Renjun yang berada di sampingnya menghela napas pasrah. Ia sudah menyuruh Mark untuk pulang karna merasa tak enak, Jaemin sempat datang lagi membawa pakaian ganti untuk Erin serta mukenanya. Dan Haechan ikut pulang karna ia akan menjemput ayah dan bunda Pradika besok pagi.
“Dingin ya teh? Ini pake sarung AA dulu.” Renjun mengalungkan sarungnya pada Erin, menebarkannya dengan sangat hati-hati.
Meski wanita itu sudah memakai pakaian panjang lengkap dibalut mukena, mereka masih tetap khawatir karna cuaca malam ini sangat dingin masih dengan hujan lebat serta angin kencang.
Cuaca semakin buruk jika malam semakin larut. Untungnya, Jaemin, chenle, dan Mark pulang saat hujan reda. Itupun menggunakan mobil Mark.
Tak disadari mereka, seorang perawat berjalan menghampiri mereka. Membawa catatan medis serta obat-obatan yang terlihat khusus.
“Dengan wali Adek Jisung?”
Ketiganya kontan bangkit, Renjun maju paling depan, sedangkan Jeno mengusap bahu Erin yang tampak bergetar.
“Saya kakak tertuanya, suster.”
“Orang tuanya kemana ya?”
“Mereka diluar kota, mungkin besok akan saya hubungi agar datang kesini.”
“Baik, setelah melihat laporan medis dari pasien, dokter menemukan kerusakan pada ginjalnya. Dan kemungkinan besar, pasien harus melakukan operasi dan membutuhkan donoran ginjal. Dan operasi ini harus disetujui oleh pihak yang ber-hak, dan sambil menunggu keputusan, kami akan mencari donoran yang cocok untuk Adek Jisung.”

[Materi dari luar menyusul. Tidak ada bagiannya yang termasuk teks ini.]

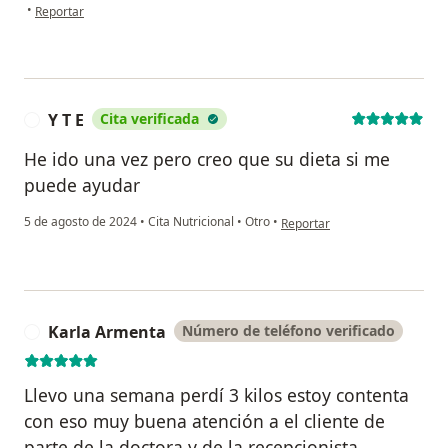
en opinión del usuario MARIA ELENA
•
Reportar
Y T E
Cita verificada
Y
He ido una vez pero creo que su dieta si me
puede ayudar
en opinión del usuario Y T E
5 de agosto de 2024
•
Cita Nutricional
•
Otro
•
Reportar
Karla Armenta
Número de teléfono verificado
K
Llevo una semana perdí 3 kilos estoy contenta
con eso muy buena atención a el cliente de
parte de la doctora y de la recepcionista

Penjelasan perawat itu masuk sepenuhnya menuju Indra pendengaran mereka, bak disambar petir, Erin merasa hatinya terhantam sesuatu yang amat keras.
Sesak....
“Suster, kalo gitu saya akan jadi pendonor adik saya, dok.” Jeno melangkah pelan ke arah perawat dengan tatapan memohon.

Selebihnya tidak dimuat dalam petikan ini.